» **WHAT IS EXPECTED**:
In the records below, find the line containing "Also as a bit". Restate it and all the lines after it exactly, and omit the rest.

» **GIVEN RECORDS**:
---*---
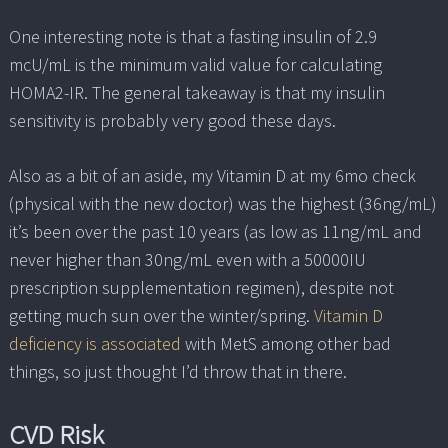
One interesting note is that a fasting insulin of 2.9
mcU/mL is the minimum valid value for calculating
HOMA2-IR. The general takeaway is that my insulin
sensitivity is probably very good these days.
Also as a bit of an aside, my Vitamin D at my 6mo check
(physical with the new doctor) was the highest (36ng/mL)
it’s been over the past 10 years (as low as 11ng/mL and
never higher than 30ng/mL even with a 50000IU
prescription supplementation regimen), despite not
getting much sun over the winter/spring.
Vitamin D
deficiency is associated
with MetS among other bad
things, so just thought I’d throw that in there.
CVD Risk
---*---
» **SOLVED EXERCISE**:
Also as a bit of an aside, my Vitamin D at my 6mo check
(physical with the new doctor) was the highest (36ng/mL)
it’s been over the past 10 years (as low as 11ng/mL and
never higher than 30ng/mL even with a 50000IU
prescription supplementation regimen), despite not
getting much sun over the winter/spring.
Vitamin D
deficiency is associated
with MetS among other bad
things, so just thought I’d throw that in there.
CVD Risk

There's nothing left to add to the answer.